What to produce: Exact copies of the lines below, from the one with "More (713, 250)" up to and including the one with "For every named target in this 681×2576", are what this calls for; leave out pictures.

═════ Source material ═════

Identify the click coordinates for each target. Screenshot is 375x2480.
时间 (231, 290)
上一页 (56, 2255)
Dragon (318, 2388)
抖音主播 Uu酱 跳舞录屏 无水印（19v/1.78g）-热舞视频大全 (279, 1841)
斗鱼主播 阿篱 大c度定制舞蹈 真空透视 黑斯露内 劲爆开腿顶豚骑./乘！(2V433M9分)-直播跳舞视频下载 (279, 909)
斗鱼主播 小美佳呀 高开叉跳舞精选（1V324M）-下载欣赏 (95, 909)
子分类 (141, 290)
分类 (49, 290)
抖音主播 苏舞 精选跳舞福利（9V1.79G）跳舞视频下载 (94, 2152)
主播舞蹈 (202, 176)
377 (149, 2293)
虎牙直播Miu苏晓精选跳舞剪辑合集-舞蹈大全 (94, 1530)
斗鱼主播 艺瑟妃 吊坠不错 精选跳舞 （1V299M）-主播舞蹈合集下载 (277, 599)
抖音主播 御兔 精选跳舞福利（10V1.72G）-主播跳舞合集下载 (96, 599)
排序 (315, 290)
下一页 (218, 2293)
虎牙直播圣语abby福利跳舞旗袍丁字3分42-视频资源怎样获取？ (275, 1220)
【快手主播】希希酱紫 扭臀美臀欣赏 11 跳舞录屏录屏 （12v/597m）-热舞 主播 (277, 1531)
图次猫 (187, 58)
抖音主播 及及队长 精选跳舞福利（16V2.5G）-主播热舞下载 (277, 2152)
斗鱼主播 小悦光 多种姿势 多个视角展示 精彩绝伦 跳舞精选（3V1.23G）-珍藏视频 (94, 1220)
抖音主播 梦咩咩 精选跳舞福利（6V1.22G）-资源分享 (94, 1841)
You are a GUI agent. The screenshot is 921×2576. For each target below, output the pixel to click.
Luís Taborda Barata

═════
═════ Source material ═════

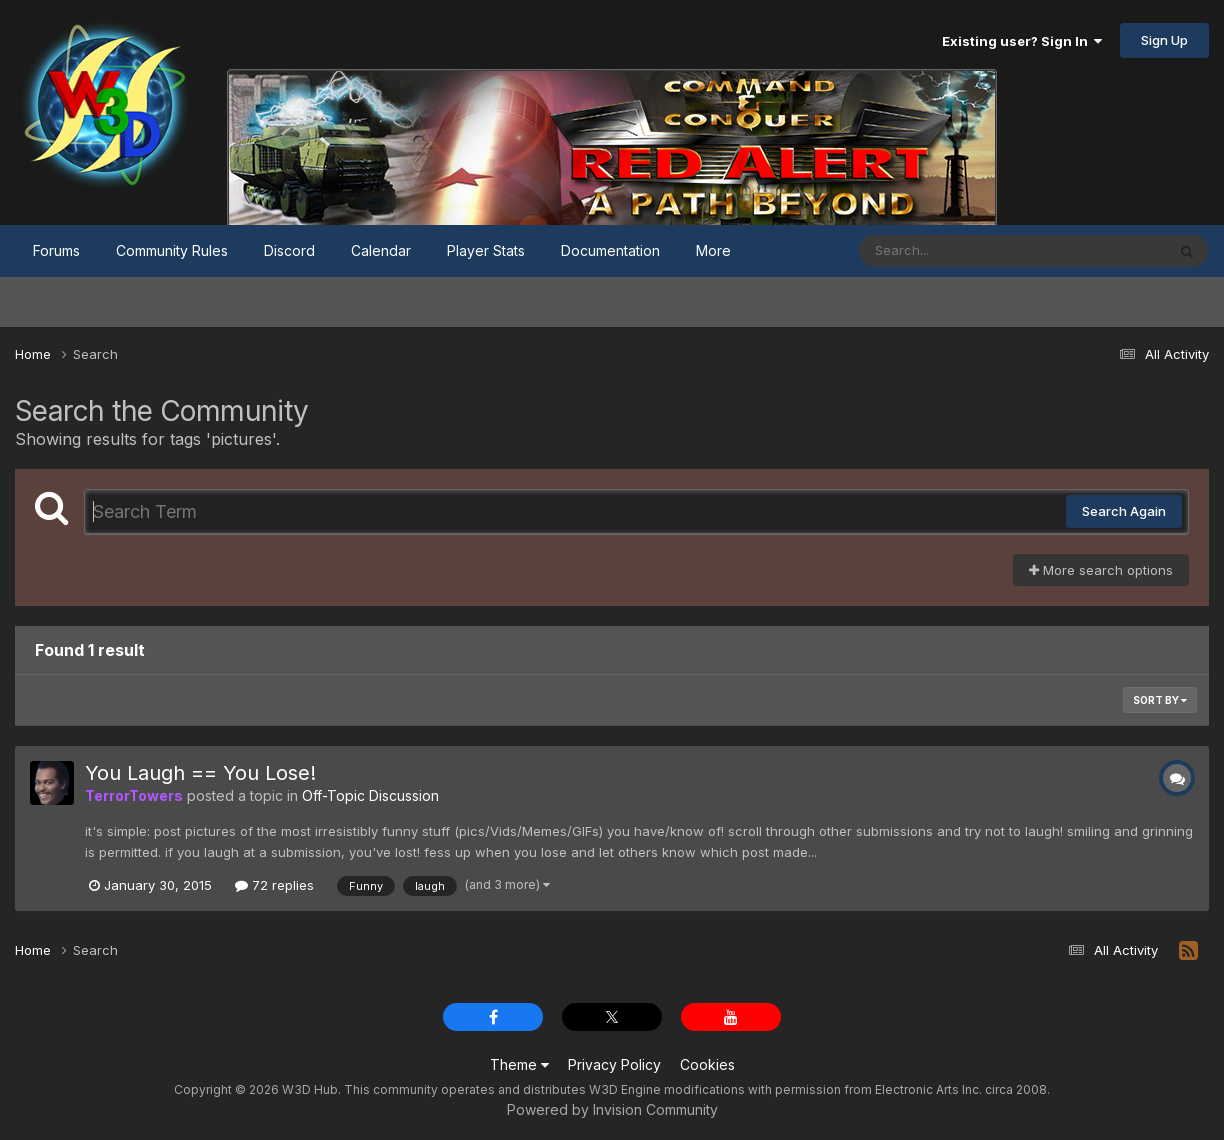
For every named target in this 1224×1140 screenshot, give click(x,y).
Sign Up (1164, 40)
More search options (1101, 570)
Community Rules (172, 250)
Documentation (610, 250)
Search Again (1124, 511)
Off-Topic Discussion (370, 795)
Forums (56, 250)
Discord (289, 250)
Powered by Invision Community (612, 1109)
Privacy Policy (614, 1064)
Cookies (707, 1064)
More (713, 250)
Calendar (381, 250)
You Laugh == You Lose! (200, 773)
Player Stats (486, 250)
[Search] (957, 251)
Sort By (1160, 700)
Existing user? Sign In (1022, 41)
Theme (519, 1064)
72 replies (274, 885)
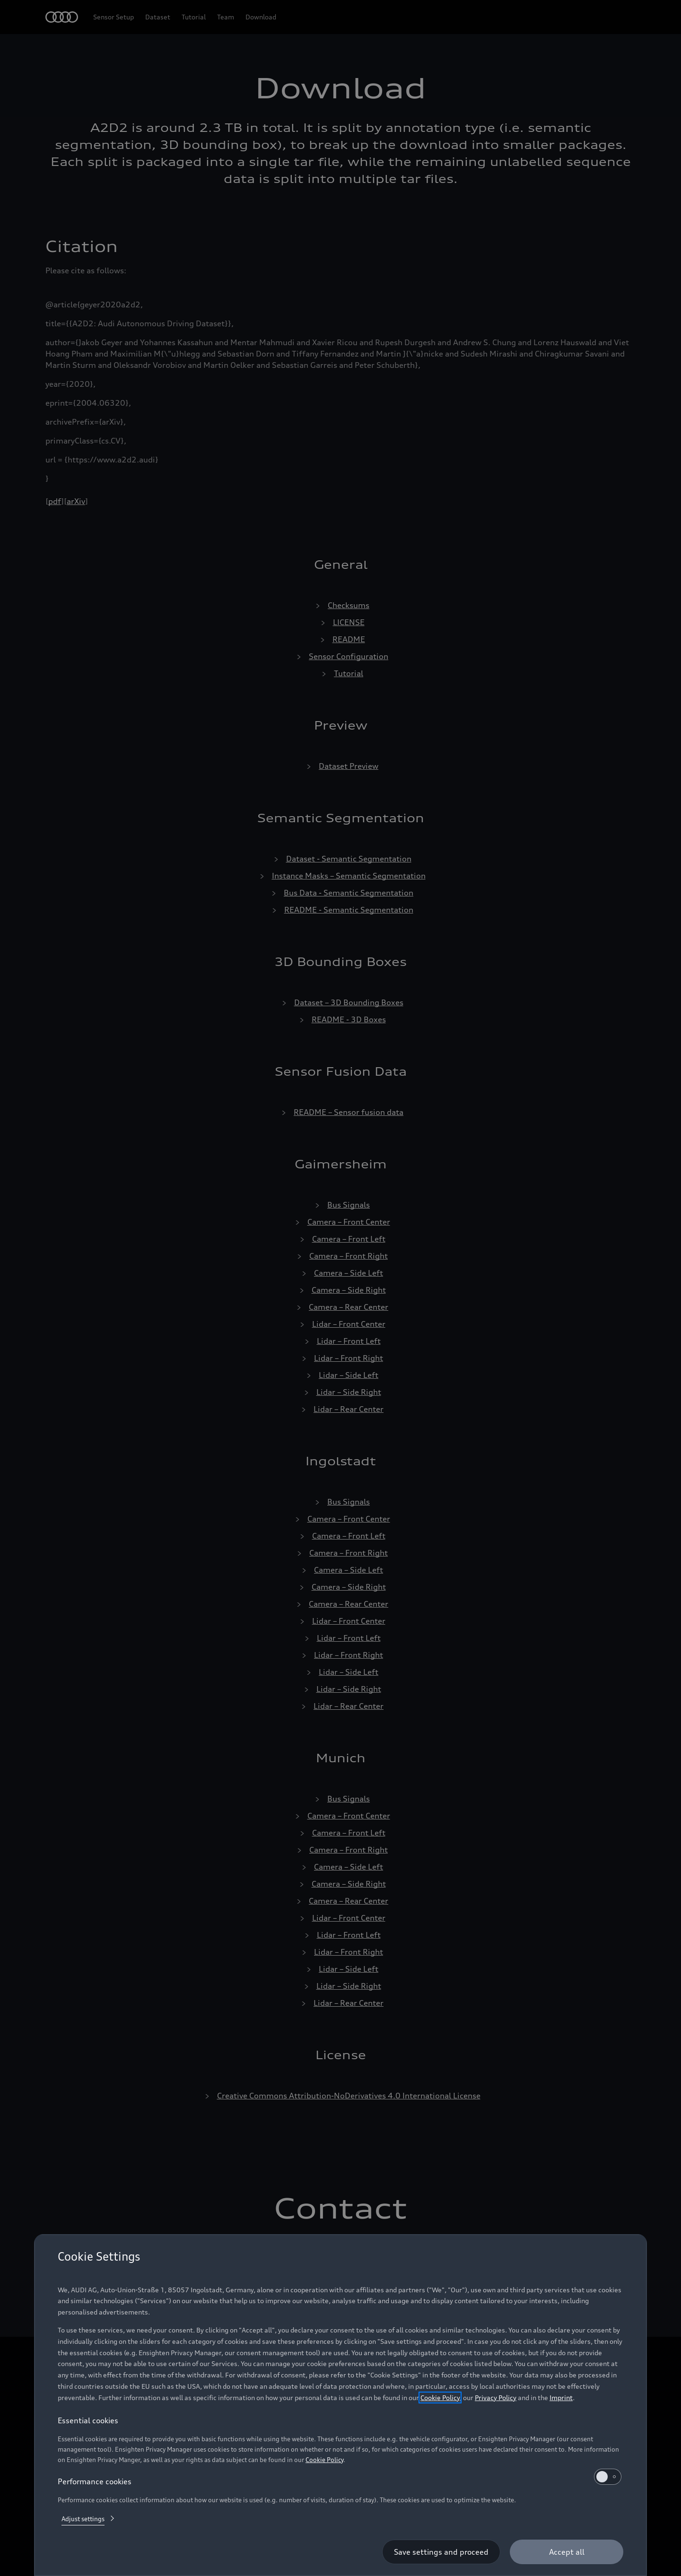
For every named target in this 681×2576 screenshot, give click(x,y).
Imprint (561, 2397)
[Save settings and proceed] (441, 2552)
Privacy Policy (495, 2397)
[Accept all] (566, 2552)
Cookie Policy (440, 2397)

═════

Completed task:
More (713, 250)
Calendar (381, 250)
You Laugh == You Lose! (200, 773)
Player Stats (486, 250)
[Search] (957, 251)
Sort By (1160, 700)
Existing user? Sign In (1022, 41)
Theme (519, 1064)
72 replies (274, 885)
For every named target in this 681×2576 screenshot, give click(x,y).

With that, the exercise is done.